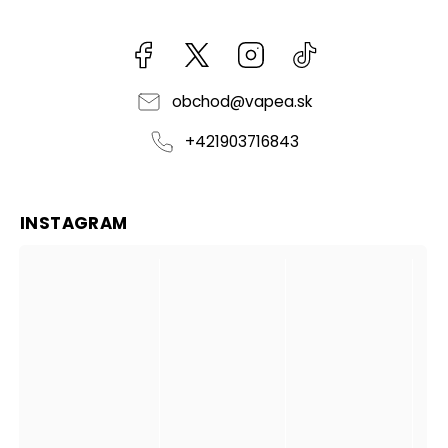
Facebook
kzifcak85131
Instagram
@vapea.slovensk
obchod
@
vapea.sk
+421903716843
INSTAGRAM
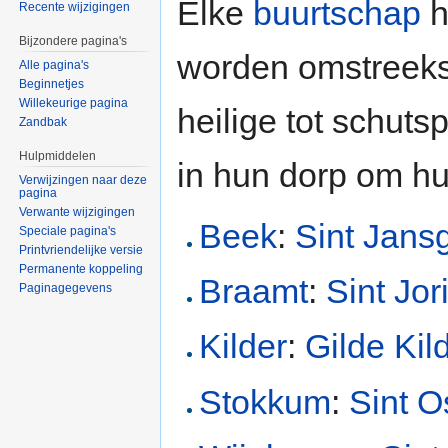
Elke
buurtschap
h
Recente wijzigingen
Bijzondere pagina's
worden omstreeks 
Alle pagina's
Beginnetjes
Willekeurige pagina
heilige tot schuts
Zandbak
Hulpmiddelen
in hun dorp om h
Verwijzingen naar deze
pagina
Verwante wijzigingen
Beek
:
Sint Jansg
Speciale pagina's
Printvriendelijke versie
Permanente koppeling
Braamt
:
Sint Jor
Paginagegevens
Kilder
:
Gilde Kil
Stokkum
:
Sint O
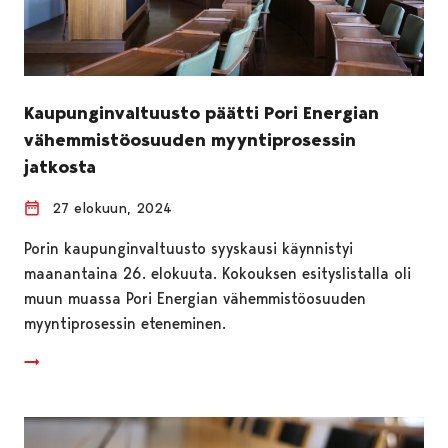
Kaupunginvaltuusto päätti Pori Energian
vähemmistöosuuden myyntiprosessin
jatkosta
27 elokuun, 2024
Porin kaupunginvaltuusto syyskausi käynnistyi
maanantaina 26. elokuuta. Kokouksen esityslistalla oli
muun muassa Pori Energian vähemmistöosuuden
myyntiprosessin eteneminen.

> _Instructions for the task_: Could you retype all the entries exactly, skipping the pictures?

> _Output_:
Facebook
kzifcak85131
Instagram
@vapea.slovensk
obchod
@
vapea.sk
+421903716843
INSTAGRAM
Elke
buurtschap
h
Recente wijzigingen
Bijzondere pagina's
worden omstreeks 
Alle pagina's
Beginnetjes
Willekeurige pagina
heilige tot schuts
Zandbak
Hulpmiddelen
in hun dorp om h
Verwijzingen naar deze
pagina
Verwante wijzigingen
Beek
:
Sint Jansg
Speciale pagina's
Printvriendelijke versie
Permanente koppeling
Braamt
:
Sint Jor
Paginagegevens
Kilder
:
Gilde Kil
Stokkum
:
Sint O
Kaupunginvaltuusto päätti Pori Energian
vähemmistöosuuden myyntiprosessin
jatkosta
27 elokuun, 2024
Porin kaupunginvaltuusto syyskausi käynnistyi
maanantaina 26. elokuuta. Kokouksen esityslistalla oli
muun muassa Pori Energian vähemmistöosuuden
myyntiprosessin eteneminen.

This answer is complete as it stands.